Par conclusions du 27 décembre 2023, auxquelles il convient de se référer pour un plus ample exposé des faits, prétentions et moyens, la CPAM de la Vendée – dispensée de comparution – demande à la cour de :
— statuer ce que de droit sur les demandes des parties sur la reconnaissance ou non de la faute inexcusable,
— lui donner acte qu’elle s’en rapporte à la justice sur le point de savoir si l’accident du travail dont a été victime Madame [O] le 18 décembre 2014 est dû ou non à une faute inexcusable de l’employeur,
— le cas échéant,
— fixer le montant des indemnités susceptibles d’être dues à la victime en réparation des différents préjudices à l’article L.452-3,
— constater qu’elle fera l’avance de cette indemnité et qu’elle en récupérera immédiatement le montant auprès de l’employeur, conformément aux dispositions des articles L.452-2 et L.452-3 du code de la sécurité sociale,
— constater que, si une somme est allouée à Madame [O] sur le fondement des dispositions de l’article 700 du code de procédure civile, elle n’aura pas à en faire l’avance, celle-ci devant être réglée directement par l’employeur,
— statuer ce que de droit sur les dépens.
SUR QUOI,
I – SUR LA FAUTE INEXCUSABLE :
A – Sur les circonstances de l’accident du travail :
Madame [O] soutient en substance :
— que les éléments factuels du dossier n’étaient ni flous ni surtout insuffisants pour caractériser la faute inexcusable,
— que l’accident ne s’est pas produit aux « alentours » du magasin mais bien sur le seuil de celui-ci, la notion de seuil étant manifestement très proche de celle de trottoir quand il s’agit d’une boutique ouverte sur la rue.

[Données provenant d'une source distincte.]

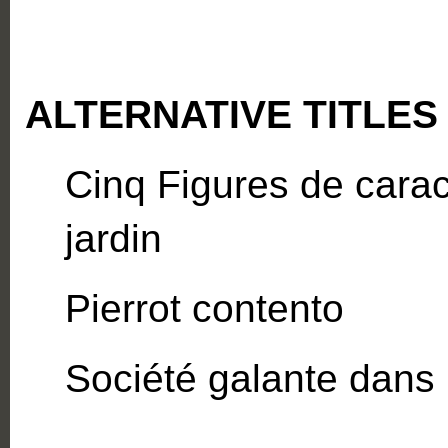
ALTERNATIVE TITLES
Cinq Figures de carac
jardin
Pierrot contento
Société galante dans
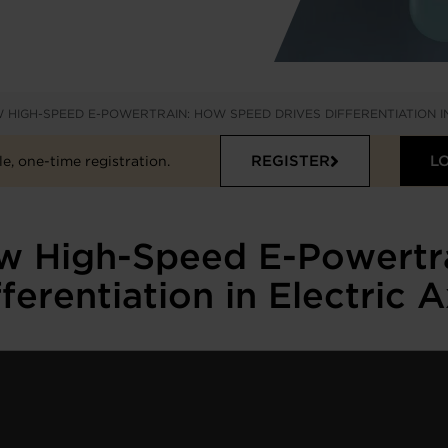
 HIGH-SPEED E-POWERTRAIN: HOW SPEED DRIVES DIFFERENTIATION I
REGISTER
L
e, one-time registration.
ew High-Speed E-Powertr
fferentiation in Electric A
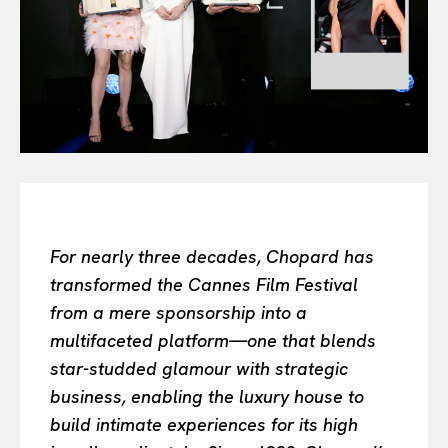
Or continue exploring...
All
INTELLIGENCE
FASHION INDUSTRY
BEAUTY UNIVERSE
PORTRAITS
ENTERTAINMENT
THE TASTE
LUXE MOTION
For nearly three decades, Chopard has
VIỆT NAM
transformed the Cannes Film Festival
SPORT
from a mere sponsorship into a
multifaceted platform—one that blends
star-studded glamour with strategic
business, enabling the luxury house to
build intimate experiences for its high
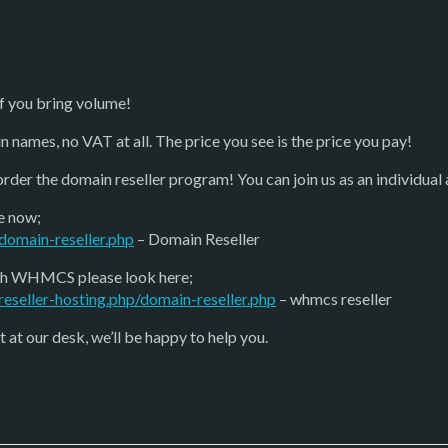
f you bring volume!
n names, no VAT at all. The price you see is the price you pay!
order the domain reseller program! You can join us as an individual
e now;
domain-reseller.php
– Domain Reseller
with WHMCS please look here;
eseller-hosting.php/domain-reseller.php
– whmcs reseller
 at our desk, we’ll be happy to help you.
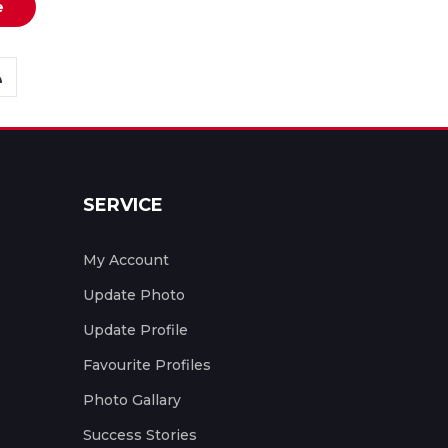
e
SERVICE
My Account
Update Photo
Update Profile
Favourite Profiles
Photo Gallary
Success Stories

En réponse, la société objecte pour l’essentiel :
— que Madame [O] se borne à indiquer que son employeur aurait commis une faute inexcusable et qu’elle aurait été renversée sur le trottoir par le chien de sa collègue le 18 décembre 2014, sans plus de précision,
— que l’employeur a eu connaissance de l’accident une heure après les faits et a établi la déclaration d’accident sur les seules affirmations de la salariée,
— que celle-ci, qui ne produit aucune preuve objective qui permettrait de démontrer les circonstances de l’accident, soutient dorénavant que l’accident se serait déroulé sur le seuil du magasin et plus précisément entre le magasin et le lieu d’exposition, notion qui doit se confondre avec celle de « trottoir »,
— que le fait que la CPAM ait retenu le caractère professionnel de l’accident n’implique pas de fait une faute inexcusable,
— que la salariée doit donc être déboutée de ses prétentions et le jugement doit être confirmé.
***
Cela étant, il convient de rappeler que la déclaration est ainsi rédigée sur les circonstances de l’accident : ' la salariée était sur le trottoir et elle est tombée de sa hauteur lorsque le chien du magasin la poussée. (sic)'
Contrairement à ce que soutient l’employeur, même s’il ne fait que reprendre les déclarations de la salariée lorsqu’il indique 'le chien du magasin', il sait ce qu’il écrit et ce que les mots signifient.
C’est donc en toute connaissance de cause ' sauf à démontrer l’altération de ses facultés mentales ou un vice du consentement tel que la violence ou le dol au moment où il a écrit et signé la déclaration litigieuse ce que d’ailleurs il n’allègue pas ' qu’il écrit ces mots.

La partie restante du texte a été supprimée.